Popeye is a weakling relative to most of us.
He has to pop a can of spinach to grow his muscles, but we have our worry muscles pumped ready to go.
The best feedback I’ve received this year from anything I’ve written was in response to Winning Like A Loser.
Wake up stressed. Fill your mind with overwhelm. Worry about everything. Go to bed at night feeling like you failed to get it done and looking forward to losing another day…
Plenty of people told me that they were ROFL reading it, before going on to tell me how much it resembled their days…
No Laughing Matter
Writing about the insane way we’ve been conditioned to live I was laughing all the way to the publish, but I was also shining a light on something serious.
Because I’ve spent decades ridding my head of the human condition I can never go back to “not-living” that way, but for plenty of years I did.
Back then I didn’t see a problem with it.
It was “normal” to wake up whining about my job (just talk to many people, even at Goldman Sachs), confused what my life was about, terrified it wouldn’t work out as I dreamed, worried about the utter lunacy of the world.

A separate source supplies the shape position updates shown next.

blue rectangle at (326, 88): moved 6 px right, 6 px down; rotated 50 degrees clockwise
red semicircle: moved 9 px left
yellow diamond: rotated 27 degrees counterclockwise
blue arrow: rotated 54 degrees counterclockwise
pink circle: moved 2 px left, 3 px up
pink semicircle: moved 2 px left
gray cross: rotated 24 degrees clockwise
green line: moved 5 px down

If you’d asked me I would have told you I was completely justified living that way, “it’s just how it is,” I would have said I was “happy,” but now I’d rather be the walking dead.

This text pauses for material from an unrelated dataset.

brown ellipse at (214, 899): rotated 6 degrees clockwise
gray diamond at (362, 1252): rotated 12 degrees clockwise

As I wrote about here, for most of my life I believed that when I was doing what I want I would feel amazing, but now I know we only feel as amazing as we train ourselves to feel.
Creatures of Habit
You have a standard routine for dressing in the morning. Maybe underwear first—not you, P—then socks, perhaps your pants or skirt before.
No matter your “process,” I know every time it’s the same.
You shower and brush in the same sequence too, because just about everything we do is habit.
And while this serves us in many ways—e.g. you don’t have to figure out whether your socks go on before your shoes—our habits of thinking tend to punish us the other way.
The data is astounding—each day we have somewhere around 60,000 thoughts, of which some 90% are redundant and 80% are negative.
It’s sad, but when you consider the nature of the human predicament, it’s obvious why it’s true.
We’re not built for happiness, but survival. Our brains aren’t set up to wander through predator-infested territory smelling the roses but to fixate on what might eat us.
Biologically we’re built with a negativity bias, and we live in a predatory society that feeds on our fears, which ensures many of us are world-class worriers.
To A Man With A Hammer…
His hands are often beaten.
And to a mind that has been feeding on worry, and developed a Popeye-sized worry muscle, there’s always something more to worry about.
See, the problem with muscles is that once you’ve built them you’ve gotta feed them, and indeed mental muscles do a nice job of feeding themselves.
And this means even if there’s nothing “real” in our life to fear—e.g. unlike our ancestors, no Neanderthals are predating us—the brain will find plenty of fake fear to binge on.
Sadly this means, once you’ve built these muscles, it’s near impossible to be happy, other than pretending to be happily-worried all the time.